In mijn brief van 15 mei 2013 heb ik aangegeven dat het onderzoek naar de omvang van fraude ook betrekking zal hebben op het opsporen van de zwakke plekken in zowel de care als de cure.

Bijzondere aandacht heb ik gevraagd voor de volgende aspecten:

  • Het effect van de diverse bekostigingssystemen in de Zorgverzekeringswet (Zvw) en de AWBZ, waarbij ik speciale aandacht heb gevraagd voor de bekostigingssystematiek binnen de ziekenhuiszorg.

  • De rol van bedrijven met speciale expertise op het gebied van optimalisatie van opbrengsten, waarbij ik speciale aandacht heb gevraagd voor de mogelijke betrokkenheid van deze bedrijven bij upcoding.

  • Mogelijkheden van preventie van fraude en het wegnemen van prikkels tot frauduleus handelen.

Daarnaast heb ik een wetsvoorstel in voorbereiding (wetsvoorstel versterking toezicht en opsporing Wet marktordening gezondheidszorg) waarin de wet- en regelgeving wordt aangescherpt om partijen in de toezichtketen meer bevoegdheden te geven en meer sanctie instrumenten.
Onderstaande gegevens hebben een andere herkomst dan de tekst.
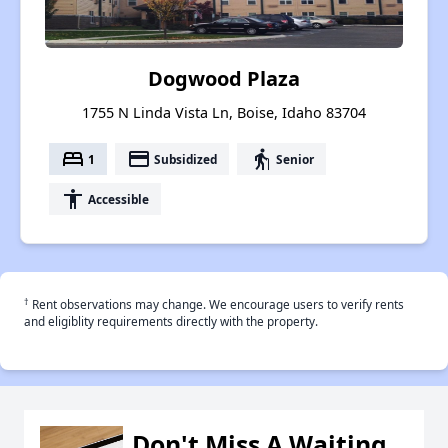
Dogwood Plaza
1755 N Linda Vista Ln, Boise, Idaho 83704
bed
payment
elderly
1
Subsidized
Senior
accessibility
Accessible
†
Rent observations may change. We encourage users to verify rents
and eligiblity requirements directly with the property.
Don't Miss A Waiting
De verwachting is dat het wetsvoorstel nog dit jaar naar de Tweede Kamer kan worden gestuurd. Dit wetsvoorstel voorziet onder andere in (betere) mogelijkheden voor de Nederlandse Zorgautoriteit om:

  • verzekerden betere overzichten te laten krijgen over nota’s, eigen risico en eigen betalingen;

  • bestuursrechtelijk op te treden tegen nota’s voor niet geleverde zorg (spooknota's);

  • handhavingbesluiten openbaar te maken, ook als deze zijn opgevolgd;

  • een last onder dwangsom op te leggen bij een weigering mee te werken aan een toezichtonderzoek van de zorgautoriteit;

  • de mogelijkheid tot verzegeling in het kader van een toezichtonderzoek om daarmee bewijs veilig te stellen;

  • gegevens uit te wisselen met de bijzondere opsporingdiensten en andere bij fraudebestrijding betrokken overheidsinstanties en

  • naast verantwoordelijke verzekeraars ook individuele zorgkantoren te kunnen aanspreken.

Eveneens voorziet dit wetsvoorstel in de verplichting voor zorgaanbieders om de voor de controle door verzekeraars noodzakelijke tarief- en prestatiegegevens te verstrekken (op dit moment is deze verplichting – met goedkeuring College Bescherming Persoonsgegevens – vastgelegd in ministeriële regelingen).

Naast bovenstaande maatregelen komt een werkgroep, bestaande uit VWS, de NZa, ZN, de FIOD en het OM, onder de vleugels van de Taskforce integriteit zorgsector, met voorstellen hoe nieuwe wet- en regelgeving van VWS en eventuele wijzigingen in de bekostigingssytemen meer fraudeproof gemaakt kunnen worden.

Bovendien voer ik, samen met de ketenpartners, twee algemene risicoanalyses uit naar fraude in de GGZ en in de medisch specialistische zorg. In deze trajecten wordt gekeken of, en zo ja, waar zich naast de bekostiging nog meer risico’s op fraude voordoen. Ik verwacht deze analyses in het najaar aan u te kunnen doen toekomen.

De leden van de SP-fractie vragen om een overzicht van de inspanningen van de NZa om upcoding aan te pakken. De leden van de SP-fractie zijn van mening dat de versoepeling van het medisch beroepsgeheim bij de opsporing van deze vorm van fraude geen enkele zin heeft. Zij vragen mij om mijn mening hierover.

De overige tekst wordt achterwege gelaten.